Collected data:
=== Section Start ===
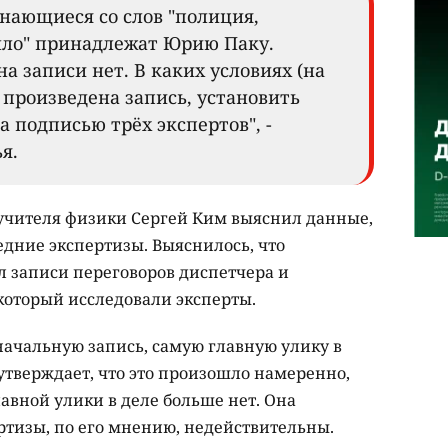
нающиеся со слов "полиция,
алло" принадлежат Юрию Паку.
а записи нет. В каких условиях (на
 произведена запись, установить
а подписью трёх экспертов", -
я.
 учителя физики Сергей Ким выяснил данные,
едние экспертизы. Выяснилось, что
 записи переговоров диспетчера и
 который исследовали эксперты.
оначальную запись, самую главную улику в
утверждает, что это произошло намеренно,
лавной улики в деле больше нет. Она
ртизы, по его мнению, недействительны.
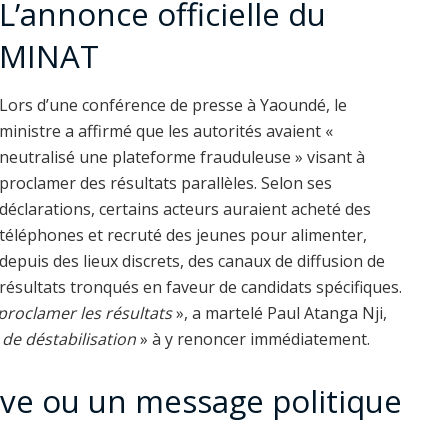
L’annonce officielle du
MINAT
Lors d’une conférence de presse à Yaoundé, le
ministre a affirmé que les autorités avaient «
neutralisé une plateforme frauduleuse » visant à
proclamer des résultats parallèles. Selon ses
déclarations, certains acteurs auraient acheté des
téléphones et recruté des jeunes pour alimenter,
depuis des lieux discrets, des canaux de diffusion de
résultats tronqués en faveur de candidats spécifiques.
 proclamer les résultats
», a martelé Paul Atanga Nji,
e déstabilisation
» à y renoncer immédiatement.
ve ou un message politique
=== Section End ===
Problem requirements: Images stay out, but the rest of the records must be retyped exactly.

Task solution:
нающиеся со слов "полиция,
алло" принадлежат Юрию Паку.
а записи нет. В каких условиях (на
 произведена запись, установить
а подписью трёх экспертов", -
я.
 учителя физики Сергей Ким выяснил данные,
едние экспертизы. Выяснилось, что
 записи переговоров диспетчера и
 который исследовали эксперты.
оначальную запись, самую главную улику в
утверждает, что это произошло намеренно,
лавной улики в деле больше нет. Она
ртизы, по его мнению, недействительны.
L’annonce officielle du
MINAT
Lors d’une conférence de presse à Yaoundé, le
ministre a affirmé que les autorités avaient «
neutralisé une plateforme frauduleuse » visant à
proclamer des résultats parallèles. Selon ses
déclarations, certains acteurs auraient acheté des
téléphones et recruté des jeunes pour alimenter,
depuis des lieux discrets, des canaux de diffusion de
résultats tronqués en faveur de candidats spécifiques.
 proclamer les résultats
», a martelé Paul Atanga Nji,
e déstabilisation
» à y renoncer immédiatement.
ve ou un message politique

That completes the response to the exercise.